NCAI: Historic win for Muscogee Nation

Published

*Supreme Court confirms reservation boundaries in McGirt v. Oklahoma **

The National Congress of American Indians (NCAI), the nation’s oldest, largest, and most representative organization comprised of American Indian and Alaska Native tribal nations and their citizens, along with the Native American Rights Fund (NARF), the oldest and largest legal organization devoted to protecting the rights of Native American tribes and people, applaud this morning’s decision in the U.S. Supreme Court case, which confirmed that the treaty-defined boundaries of the Muscogee (Creek) Nation still remain in full force today.

Through treaty, the United States “solemnly guarantied” the Muscogee (Creek) Nation their reservation as a “permanent home” in exchange for leaving their eastern homelands (Treaty with the Creeks (1832) and Treaty with the Creeks (1833)). In a later treaty, the United States reaffirmed that the reservation was “forever set apart as a home for said Creek Nation” (Treaty with the Creeks (1866)).

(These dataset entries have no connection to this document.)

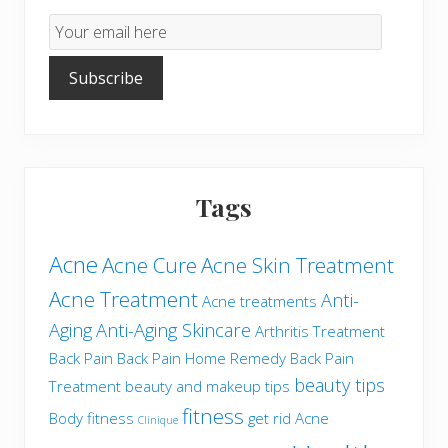
Email
Subscription
Subscribe
Tags
Acne
Acne Cure
Acne Skin Treatment
Acne Treatment
Anti-
Acne treatments
Aging
Anti-Aging Skincare
Arthritis Treatment
Back Pain
Back Pain Home Remedy
Back Pain
beauty tips
Treatment
beauty and makeup tips
fitness
Body fitness
get rid Acne
Clinique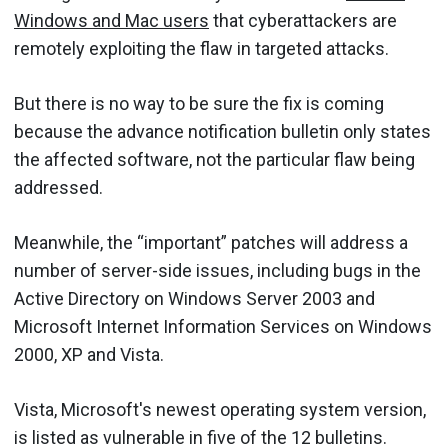
Windows and Mac users
that cyberattackers are
remotely exploiting the flaw in targeted attacks.
But there is no way to be sure the fix is coming
because the advance notification bulletin only states
the affected software, not the particular flaw being
addressed.
Meanwhile, the “important” patches will address a
number of server-side issues, including bugs in the
Active Directory on Windows Server 2003 and
Microsoft Internet Information Services on Windows
2000, XP and Vista.
Vista, Microsoft's newest operating system version,
is listed as vulnerable in five of the 12 bulletins.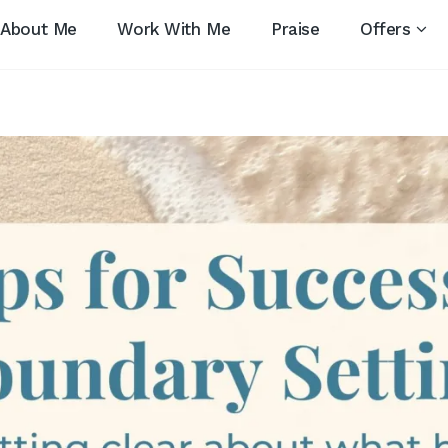
About Me
Work With Me
Praise
Offers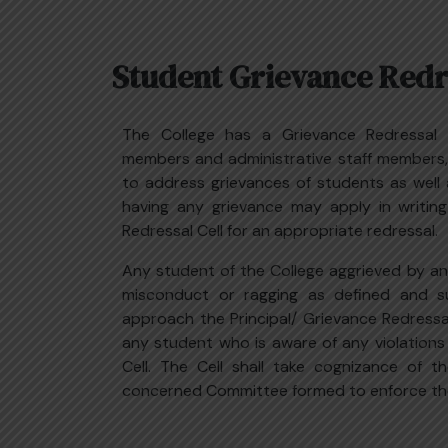
Student Grievance Redre
The College has a Grievance Redressal C
members and administrative staff members,
to address grievances of students as well
having any grievance may apply in writing
Redressal Cell for an appropriate redressal.
Any student of the College aggrieved by an
misconduct or ragging as defined and s
approach the Principal/ Grievance Redressal 
any student who is aware of any violation
Cell. The Cell shall take cognizance of t
concerned Committee formed to enforce th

Today’s historic decision by the United States Supreme Court reaffirms that understanding. In issuing the opinion of the Court, Justice Neil Gorsuch said, “Today we are asked whether the land these treaties promised remains an Indian reservation for purposes of federal criminal law. Because Congress has not said otherwise, we hold the government to its word.”

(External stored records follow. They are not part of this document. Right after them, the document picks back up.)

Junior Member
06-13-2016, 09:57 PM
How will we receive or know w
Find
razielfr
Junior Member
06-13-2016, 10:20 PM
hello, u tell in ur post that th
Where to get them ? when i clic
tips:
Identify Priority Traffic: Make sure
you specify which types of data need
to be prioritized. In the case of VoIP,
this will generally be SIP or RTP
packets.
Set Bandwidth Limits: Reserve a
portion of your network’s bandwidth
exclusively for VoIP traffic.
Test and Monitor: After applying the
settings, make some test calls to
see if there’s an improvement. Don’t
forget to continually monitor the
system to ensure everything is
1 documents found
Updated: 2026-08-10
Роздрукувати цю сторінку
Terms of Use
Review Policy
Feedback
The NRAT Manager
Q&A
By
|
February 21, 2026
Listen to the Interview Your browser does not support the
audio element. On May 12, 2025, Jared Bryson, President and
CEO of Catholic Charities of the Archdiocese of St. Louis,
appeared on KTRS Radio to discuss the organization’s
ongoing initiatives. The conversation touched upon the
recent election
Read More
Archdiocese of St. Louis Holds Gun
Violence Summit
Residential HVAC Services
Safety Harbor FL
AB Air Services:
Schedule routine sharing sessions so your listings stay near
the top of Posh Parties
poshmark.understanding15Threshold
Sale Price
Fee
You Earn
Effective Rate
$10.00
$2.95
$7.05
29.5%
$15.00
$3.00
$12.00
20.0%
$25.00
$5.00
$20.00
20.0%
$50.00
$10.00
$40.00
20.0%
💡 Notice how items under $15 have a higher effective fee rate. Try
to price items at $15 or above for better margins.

“Through two terms of the United States Supreme Court, and as many cases and fact patterns, this question has loomed over federal Indian law. This morning, NCAI joins the rest of Indian Country in congratulating the Muscogee (Creek) Nation and proudly asserting that its lands remain, and will forever be considered, Indian country – as guaranteed in their treaty relationship with the United States,” said NCAI President Fawn Sharp.

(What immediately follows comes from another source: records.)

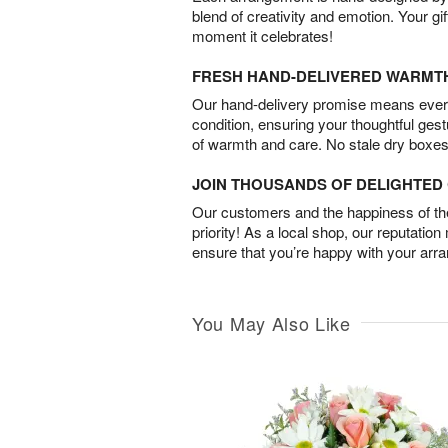
blend of creativity and emotion. Your gif
moment it celebrates!
FRESH HAND-DELIVERED WARMT
Our hand-delivery promise means every
condition, ensuring your thoughtful ges
of warmth and care. No stale dry boxes
JOIN THOUSANDS OF DELIGHTE
Our customers and the happiness of thei
priority! As a local shop, our reputation
ensure that you’re happy with your arr
You May Also Like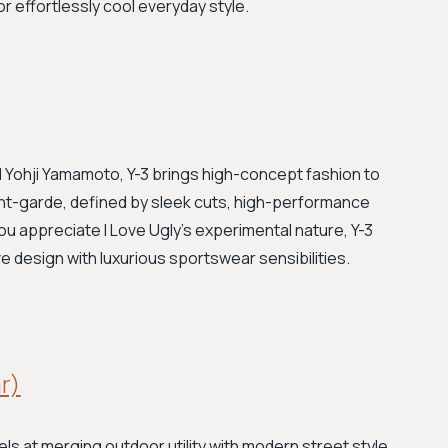
or effortlessly cool everyday style.
 Yohji Yamamoto, Y-3 brings high-concept fashion to
vant-garde, defined by sleek cuts, high-performance
 you appreciate I Love Ugly's experimental nature, Y-3
ive design with luxurious sportswear sensibilities.
ar)
s at merging outdoor utility with modern street style.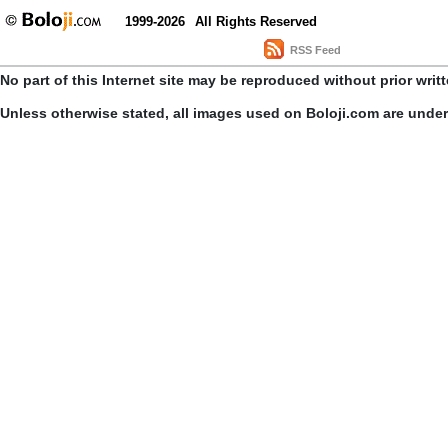
1999-2026
All Rights Reserved
RSS Feed
No part of this Internet site may be reproduced without prior writ
Unless otherwise stated, all images used on Boloji.com are unde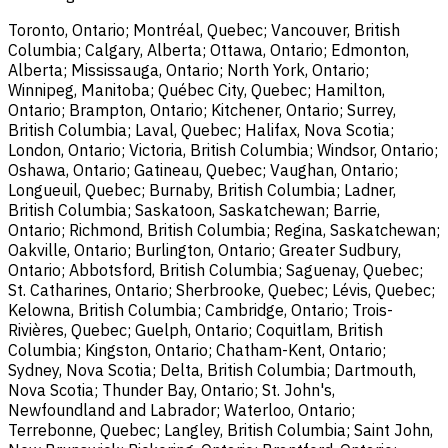
Toronto, Ontario; Montréal, Quebec; Vancouver, British
Columbia; Calgary, Alberta; Ottawa, Ontario; Edmonton,
Alberta; Mississauga, Ontario; North York, Ontario;
Winnipeg, Manitoba; Québec City, Quebec; Hamilton,
Ontario; Brampton, Ontario; Kitchener, Ontario; Surrey,
British Columbia; Laval, Quebec; Halifax, Nova Scotia;
London, Ontario; Victoria, British Columbia; Windsor, Ontario;
Oshawa, Ontario; Gatineau, Quebec; Vaughan, Ontario;
Longueuil, Quebec; Burnaby, British Columbia; Ladner,
British Columbia; Saskatoon, Saskatchewan; Barrie,
Ontario; Richmond, British Columbia; Regina, Saskatchewan;
Oakville, Ontario; Burlington, Ontario; Greater Sudbury,
Ontario; Abbotsford, British Columbia; Saguenay, Quebec;
St. Catharines, Ontario; Sherbrooke, Quebec; Lévis, Quebec;
Kelowna, British Columbia; Cambridge, Ontario; Trois-
Rivières, Quebec; Guelph, Ontario; Coquitlam, British
Columbia; Kingston, Ontario; Chatham-Kent, Ontario;
Sydney, Nova Scotia; Delta, British Columbia; Dartmouth,
Nova Scotia; Thunder Bay, Ontario; St. John's,
Newfoundland and Labrador; Waterloo, Ontario;
Terrebonne, Quebec; Langley, British Columbia; Saint John,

NARF Executive Director John Echohawk responded to the decision, “In this case, the Muscogee (Creek) Nation had to fight long and hard to protect their homelands, which were promised in their treaty agreements with the United States. In holding the federal government to its treaty obligations, the U.S. Supreme Court put to rest what never should have been at question. We congratulate the Nation on its success.”